*** Begin section ***

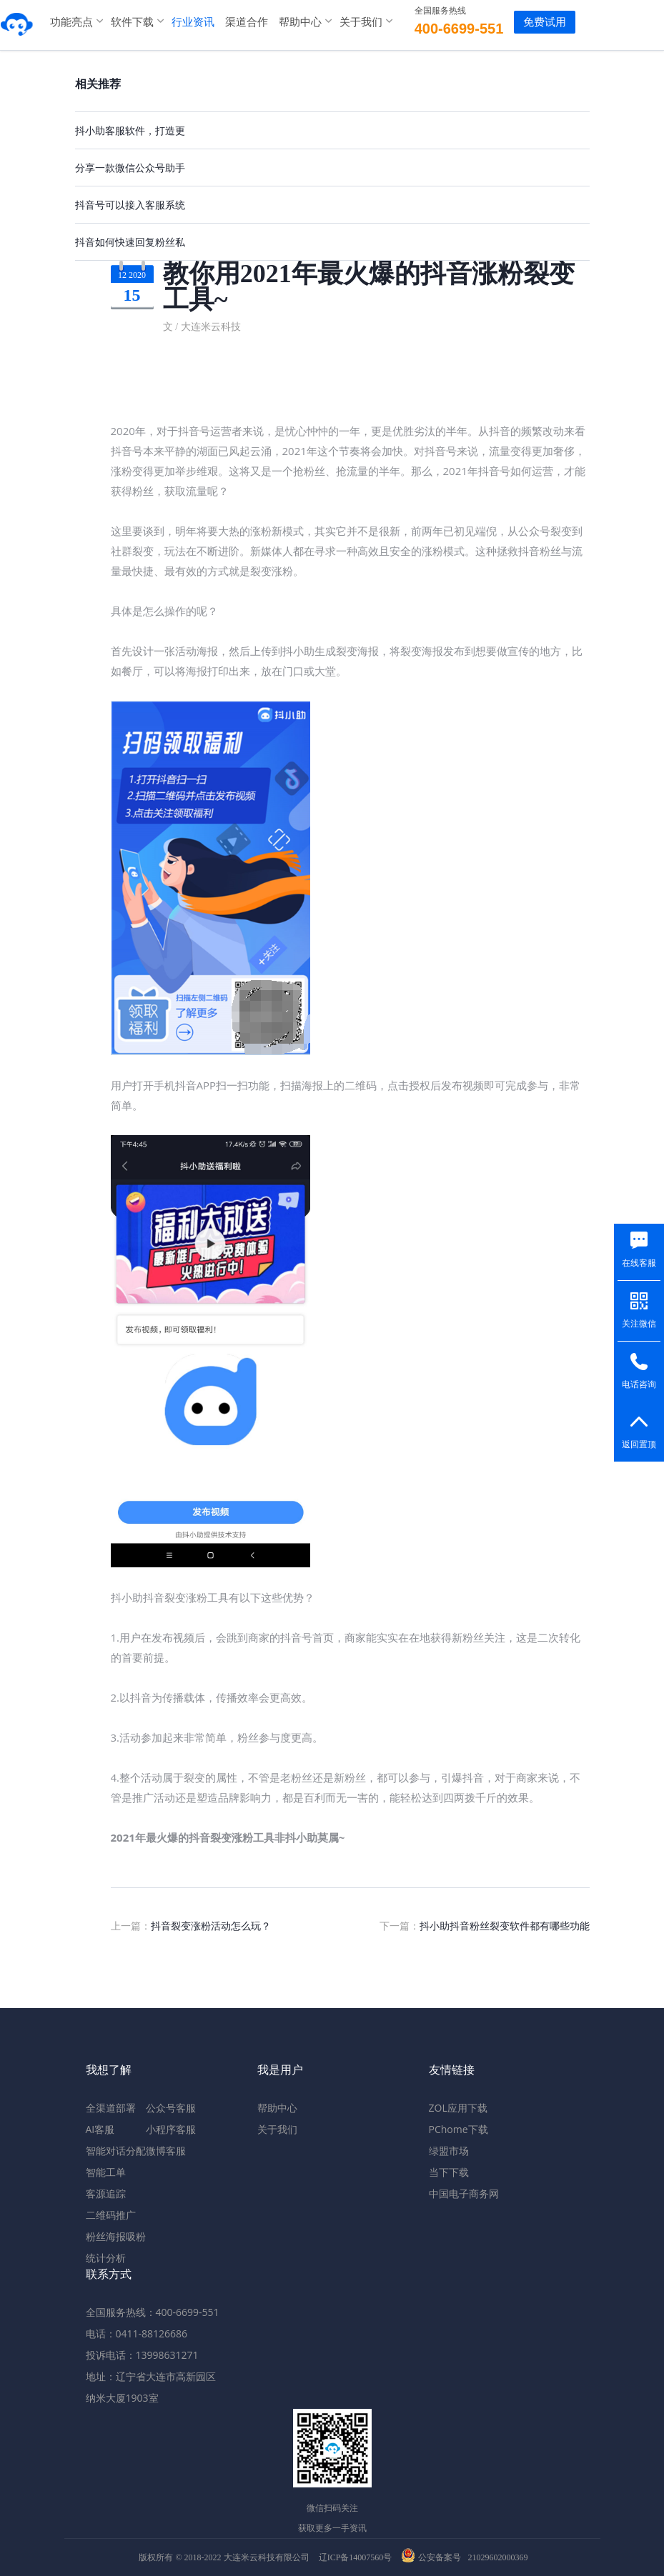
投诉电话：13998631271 (142, 2355)
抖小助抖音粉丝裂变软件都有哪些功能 (505, 1925)
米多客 (18, 21)
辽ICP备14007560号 (355, 2557)
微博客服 (166, 2150)
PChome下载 (458, 2129)
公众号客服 (171, 2108)
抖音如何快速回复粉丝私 (130, 242)
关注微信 (639, 1324)
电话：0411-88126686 (137, 2333)
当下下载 (449, 2172)
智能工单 (106, 2172)
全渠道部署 (111, 2108)
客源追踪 (106, 2193)
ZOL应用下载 (458, 2108)
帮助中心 (296, 21)
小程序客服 (171, 2129)
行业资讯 (189, 21)
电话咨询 (639, 1384)
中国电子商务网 (464, 2193)
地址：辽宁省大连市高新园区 (151, 2376)
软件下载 (128, 21)
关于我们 (357, 21)
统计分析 (106, 2258)
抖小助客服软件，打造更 (130, 130)
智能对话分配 (116, 2150)
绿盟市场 (449, 2150)
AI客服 (100, 2129)
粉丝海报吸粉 (116, 2236)
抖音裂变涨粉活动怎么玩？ (211, 1925)
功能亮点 (67, 21)
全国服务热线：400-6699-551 (152, 2312)
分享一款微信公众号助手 (130, 167)
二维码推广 (111, 2215)
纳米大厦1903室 (122, 2398)
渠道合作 (243, 21)
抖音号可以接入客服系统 (130, 204)
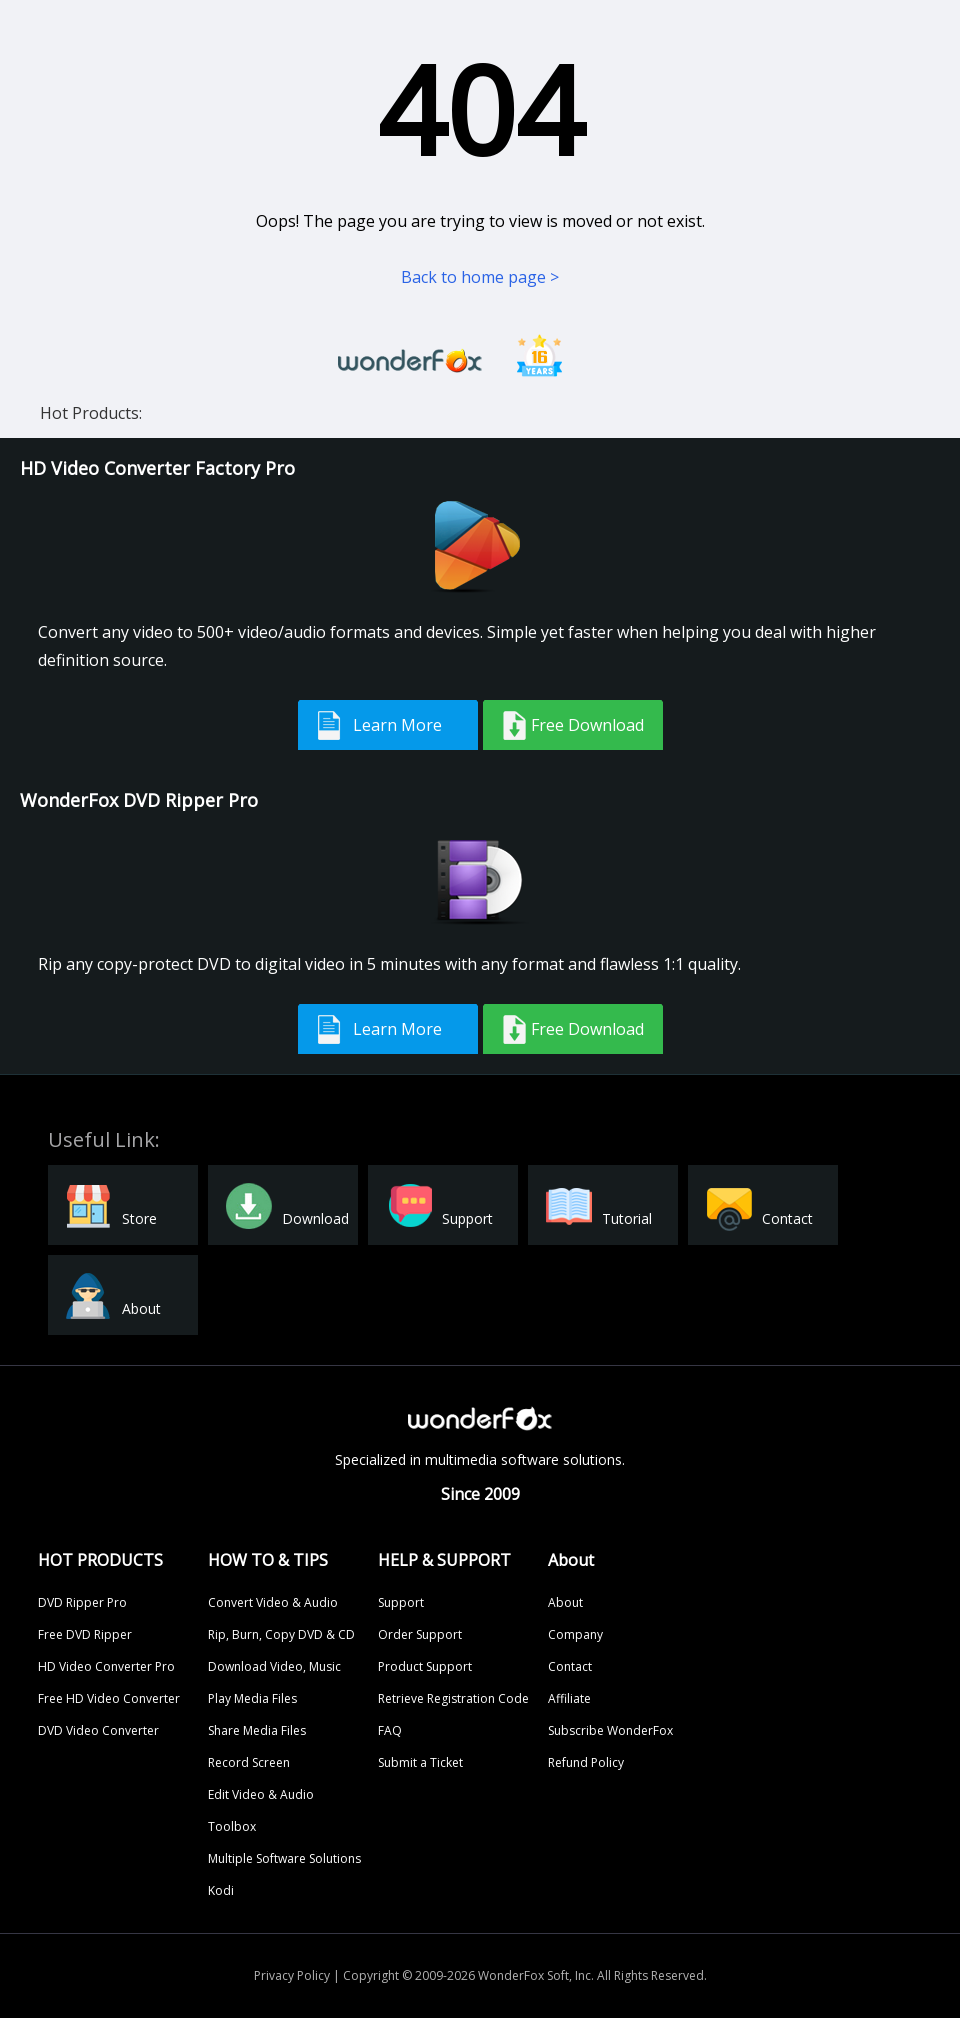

*** End section ***

Find the line that contains "粉丝海报吸粉 (116, 2236)" and repeat it, along with every line after it to the end of the data, exactly; drop the pictures.

粉丝海报吸粉 (116, 2236)
抖音裂变涨粉活动怎么玩？ (211, 1925)
功能亮点 (67, 21)
全国服务热线：400-6699-551 (152, 2312)
分享一款微信公众号助手 (130, 167)
二维码推广 (111, 2215)
纳米大厦1903室 (122, 2398)
渠道合作 (243, 21)
抖音号可以接入客服系统 (130, 204)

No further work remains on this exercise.